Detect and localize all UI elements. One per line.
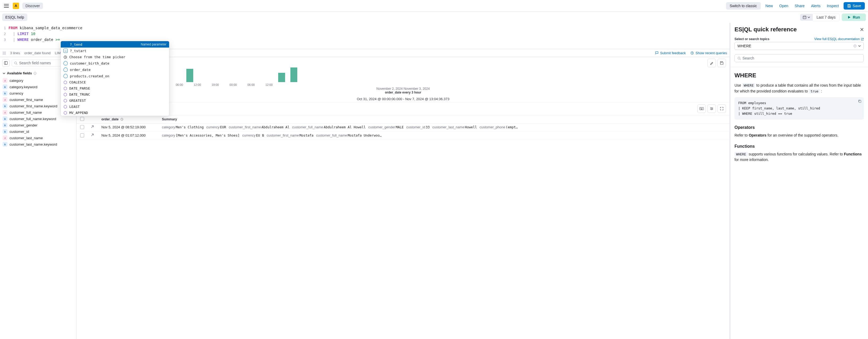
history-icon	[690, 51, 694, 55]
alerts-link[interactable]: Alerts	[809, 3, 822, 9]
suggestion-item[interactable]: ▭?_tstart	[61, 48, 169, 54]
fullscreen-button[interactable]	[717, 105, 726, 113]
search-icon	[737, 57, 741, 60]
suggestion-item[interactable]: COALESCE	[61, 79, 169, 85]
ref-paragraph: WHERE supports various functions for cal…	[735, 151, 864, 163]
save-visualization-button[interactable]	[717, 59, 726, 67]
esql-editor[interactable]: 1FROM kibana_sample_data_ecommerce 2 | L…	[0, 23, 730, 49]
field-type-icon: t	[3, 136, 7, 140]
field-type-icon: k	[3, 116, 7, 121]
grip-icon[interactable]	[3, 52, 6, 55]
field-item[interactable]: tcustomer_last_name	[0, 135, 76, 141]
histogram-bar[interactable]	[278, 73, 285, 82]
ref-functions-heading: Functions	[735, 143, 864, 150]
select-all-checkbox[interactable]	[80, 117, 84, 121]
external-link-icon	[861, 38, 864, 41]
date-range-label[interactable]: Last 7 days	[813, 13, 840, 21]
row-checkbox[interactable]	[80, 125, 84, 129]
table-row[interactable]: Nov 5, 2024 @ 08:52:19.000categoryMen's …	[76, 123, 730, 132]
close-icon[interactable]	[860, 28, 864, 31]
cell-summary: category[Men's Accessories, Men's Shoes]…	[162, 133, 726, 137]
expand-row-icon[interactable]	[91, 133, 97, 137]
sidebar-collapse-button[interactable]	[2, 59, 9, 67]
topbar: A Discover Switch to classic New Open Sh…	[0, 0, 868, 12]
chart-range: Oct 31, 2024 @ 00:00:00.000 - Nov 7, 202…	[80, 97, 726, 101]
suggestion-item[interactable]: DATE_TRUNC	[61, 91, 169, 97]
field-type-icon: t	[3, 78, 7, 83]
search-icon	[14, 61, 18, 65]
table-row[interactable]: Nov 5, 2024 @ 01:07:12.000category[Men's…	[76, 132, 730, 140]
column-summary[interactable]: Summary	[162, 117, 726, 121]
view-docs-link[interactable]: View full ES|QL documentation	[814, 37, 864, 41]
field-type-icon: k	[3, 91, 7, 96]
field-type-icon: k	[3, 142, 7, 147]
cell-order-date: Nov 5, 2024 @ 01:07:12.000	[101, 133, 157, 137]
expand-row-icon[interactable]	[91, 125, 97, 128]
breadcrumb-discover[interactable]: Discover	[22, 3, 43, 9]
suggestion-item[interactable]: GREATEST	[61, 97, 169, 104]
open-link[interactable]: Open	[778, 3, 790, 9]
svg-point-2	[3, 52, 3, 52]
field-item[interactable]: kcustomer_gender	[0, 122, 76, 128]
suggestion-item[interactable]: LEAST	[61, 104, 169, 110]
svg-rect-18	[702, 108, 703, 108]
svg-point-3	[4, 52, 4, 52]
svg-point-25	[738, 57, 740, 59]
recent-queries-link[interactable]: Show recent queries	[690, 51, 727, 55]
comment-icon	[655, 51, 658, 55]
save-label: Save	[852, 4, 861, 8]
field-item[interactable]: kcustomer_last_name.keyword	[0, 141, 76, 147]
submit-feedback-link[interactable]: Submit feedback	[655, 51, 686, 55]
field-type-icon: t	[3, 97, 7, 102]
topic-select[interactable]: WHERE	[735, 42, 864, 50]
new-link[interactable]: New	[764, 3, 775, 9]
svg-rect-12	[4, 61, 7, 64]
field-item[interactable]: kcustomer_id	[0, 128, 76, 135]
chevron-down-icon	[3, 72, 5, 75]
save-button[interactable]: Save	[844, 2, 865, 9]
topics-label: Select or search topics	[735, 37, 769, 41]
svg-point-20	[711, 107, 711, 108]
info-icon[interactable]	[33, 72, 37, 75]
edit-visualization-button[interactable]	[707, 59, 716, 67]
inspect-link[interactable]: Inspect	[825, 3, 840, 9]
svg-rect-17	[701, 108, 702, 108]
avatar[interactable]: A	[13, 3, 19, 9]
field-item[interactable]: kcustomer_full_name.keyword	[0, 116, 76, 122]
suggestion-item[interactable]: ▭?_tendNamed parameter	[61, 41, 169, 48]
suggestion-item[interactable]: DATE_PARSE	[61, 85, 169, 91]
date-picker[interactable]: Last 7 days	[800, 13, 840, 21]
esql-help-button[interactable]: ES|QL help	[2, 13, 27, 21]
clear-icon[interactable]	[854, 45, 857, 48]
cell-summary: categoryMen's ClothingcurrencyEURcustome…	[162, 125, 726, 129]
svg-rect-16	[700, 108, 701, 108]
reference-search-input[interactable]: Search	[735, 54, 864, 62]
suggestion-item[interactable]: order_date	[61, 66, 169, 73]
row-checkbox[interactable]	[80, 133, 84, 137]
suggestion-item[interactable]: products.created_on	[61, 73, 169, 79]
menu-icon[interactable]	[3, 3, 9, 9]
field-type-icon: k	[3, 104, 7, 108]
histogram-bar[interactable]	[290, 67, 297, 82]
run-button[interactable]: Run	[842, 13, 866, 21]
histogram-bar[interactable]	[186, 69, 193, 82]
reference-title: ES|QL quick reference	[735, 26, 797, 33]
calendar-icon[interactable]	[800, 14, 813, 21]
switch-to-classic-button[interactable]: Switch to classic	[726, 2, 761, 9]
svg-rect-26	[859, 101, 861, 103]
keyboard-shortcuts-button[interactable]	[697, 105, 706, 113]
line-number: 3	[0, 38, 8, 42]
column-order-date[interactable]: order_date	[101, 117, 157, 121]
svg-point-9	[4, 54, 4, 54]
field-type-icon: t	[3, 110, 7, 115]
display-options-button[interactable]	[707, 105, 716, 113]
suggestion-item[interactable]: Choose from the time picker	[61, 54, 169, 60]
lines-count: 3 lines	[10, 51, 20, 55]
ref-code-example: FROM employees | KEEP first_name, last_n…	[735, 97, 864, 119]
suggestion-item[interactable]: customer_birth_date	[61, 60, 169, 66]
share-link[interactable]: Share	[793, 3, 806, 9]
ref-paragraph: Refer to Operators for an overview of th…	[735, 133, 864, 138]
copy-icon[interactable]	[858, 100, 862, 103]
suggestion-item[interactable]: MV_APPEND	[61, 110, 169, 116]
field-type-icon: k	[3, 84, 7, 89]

* * * * * * * * *

## Exercise brief
Word for word, copy out each record; do not include pictures.

## Task result
Detect and localize all UI elements. One per line.
history-icon	[690, 51, 694, 55]
alerts-link[interactable]: Alerts	[809, 3, 822, 9]
suggestion-item[interactable]: ▭?_tstart	[61, 48, 169, 54]
fullscreen-button[interactable]	[717, 105, 726, 113]
search-icon	[737, 57, 741, 60]
suggestion-item[interactable]: COALESCE	[61, 79, 169, 85]
ref-paragraph: WHERE supports various functions for cal…	[735, 151, 864, 163]
save-visualization-button[interactable]	[717, 59, 726, 67]
esql-editor[interactable]: 1FROM kibana_sample_data_ecommerce 2 | L…	[0, 23, 730, 49]
field-type-icon: t	[3, 136, 7, 140]
field-type-icon: k	[3, 116, 7, 121]
grip-icon[interactable]	[3, 52, 6, 55]
field-item[interactable]: tcustomer_last_name	[0, 135, 76, 141]
histogram-bar[interactable]	[278, 73, 285, 82]
ref-functions-heading: Functions	[735, 143, 864, 150]
select-all-checkbox[interactable]	[80, 117, 84, 121]
external-link-icon	[861, 38, 864, 41]
date-range-label[interactable]: Last 7 days	[813, 13, 840, 21]
row-checkbox[interactable]	[80, 125, 84, 129]
table-row[interactable]: Nov 5, 2024 @ 08:52:19.000categoryMen's …	[76, 123, 730, 132]
close-icon[interactable]	[860, 28, 864, 31]
cell-summary: category[Men's Accessories, Men's Shoes]…	[162, 133, 726, 137]
expand-row-icon[interactable]	[91, 133, 97, 137]
sidebar-collapse-button[interactable]	[2, 59, 9, 67]
topbar: A Discover Switch to classic New Open Sh…	[0, 0, 868, 12]
chart-range: Oct 31, 2024 @ 00:00:00.000 - Nov 7, 202…	[80, 97, 726, 101]
suggestion-item[interactable]: DATE_TRUNC	[61, 91, 169, 97]
field-type-icon: t	[3, 78, 7, 83]
search-icon	[14, 61, 18, 65]
table-row[interactable]: Nov 5, 2024 @ 01:07:12.000category[Men's…	[76, 132, 730, 140]
column-summary[interactable]: Summary	[162, 117, 726, 121]
view-docs-link[interactable]: View full ES|QL documentation	[814, 37, 864, 41]
field-type-icon: k	[3, 91, 7, 96]
field-type-icon: k	[3, 142, 7, 147]
cell-order-date: Nov 5, 2024 @ 01:07:12.000	[101, 133, 157, 137]
expand-row-icon[interactable]	[91, 125, 97, 128]
breadcrumb-discover[interactable]: Discover	[22, 3, 43, 9]
suggestion-item[interactable]: GREATEST	[61, 97, 169, 104]
open-link[interactable]: Open	[778, 3, 790, 9]
svg-point-2	[3, 52, 3, 52]
field-item[interactable]: kcustomer_gender	[0, 122, 76, 128]
suggestion-item[interactable]: LEAST	[61, 104, 169, 110]
svg-rect-18	[702, 108, 703, 108]
svg-point-3	[4, 52, 4, 52]
svg-point-25	[738, 57, 740, 59]
recent-queries-link[interactable]: Show recent queries	[690, 51, 727, 55]
comment-icon	[655, 51, 658, 55]
save-label: Save	[852, 4, 861, 8]
field-item[interactable]: kcustomer_last_name.keyword	[0, 141, 76, 147]
submit-feedback-link[interactable]: Submit feedback	[655, 51, 686, 55]
field-type-icon: t	[3, 97, 7, 102]
topic-select[interactable]: WHERE	[735, 42, 864, 50]
new-link[interactable]: New	[764, 3, 775, 9]
svg-rect-12	[4, 61, 7, 64]
field-item[interactable]: kcustomer_id	[0, 128, 76, 135]
chevron-down-icon	[3, 72, 5, 75]
save-button[interactable]: Save	[844, 2, 865, 9]
topics-label: Select or search topics	[735, 37, 769, 41]
svg-point-20	[711, 107, 711, 108]
info-icon[interactable]	[33, 72, 37, 75]
edit-visualization-button[interactable]	[707, 59, 716, 67]
inspect-link[interactable]: Inspect	[825, 3, 840, 9]
svg-rect-17	[701, 108, 702, 108]
avatar[interactable]: A	[13, 3, 19, 9]
field-item[interactable]: kcustomer_full_name.keyword	[0, 116, 76, 122]
suggestion-item[interactable]: ▭?_tendNamed parameter	[61, 41, 169, 48]
suggestion-item[interactable]: DATE_PARSE	[61, 85, 169, 91]
date-picker[interactable]: Last 7 days	[800, 13, 840, 21]
esql-help-button[interactable]: ES|QL help	[2, 13, 27, 21]
clear-icon[interactable]	[854, 45, 857, 48]
cell-summary: categoryMen's ClothingcurrencyEURcustome…	[162, 125, 726, 129]
svg-rect-16	[700, 108, 701, 108]
reference-search-input[interactable]: Search	[735, 54, 864, 62]
suggestion-item[interactable]: order_date	[61, 66, 169, 73]
row-checkbox[interactable]	[80, 133, 84, 137]
suggestion-item[interactable]: products.created_on	[61, 73, 169, 79]
menu-icon[interactable]	[3, 3, 9, 9]
field-type-icon: k	[3, 104, 7, 108]
histogram-bar[interactable]	[290, 67, 297, 82]
run-button[interactable]: Run	[842, 13, 866, 21]
histogram-bar[interactable]	[186, 69, 193, 82]
reference-title: ES|QL quick reference	[735, 26, 797, 33]
calendar-icon[interactable]	[800, 14, 813, 21]
switch-to-classic-button[interactable]: Switch to classic	[726, 2, 761, 9]
svg-rect-26	[859, 101, 861, 103]
keyboard-shortcuts-button[interactable]	[697, 105, 706, 113]
line-number: 3	[0, 38, 8, 42]
column-order-date[interactable]: order_date	[101, 117, 157, 121]
svg-point-9	[4, 54, 4, 54]
field-type-icon: t	[3, 110, 7, 115]
display-options-button[interactable]	[707, 105, 716, 113]
suggestion-item[interactable]: Choose from the time picker	[61, 54, 169, 60]
lines-count: 3 lines	[10, 51, 20, 55]
ref-code-example: FROM employees | KEEP first_name, last_n…	[735, 97, 864, 119]
suggestion-item[interactable]: customer_birth_date	[61, 60, 169, 66]
share-link[interactable]: Share	[793, 3, 806, 9]
ref-paragraph: Refer to Operators for an overview of th…	[735, 133, 864, 138]
copy-icon[interactable]	[858, 100, 862, 103]
suggestion-item[interactable]: MV_APPEND	[61, 110, 169, 116]
field-type-icon: k	[3, 84, 7, 89]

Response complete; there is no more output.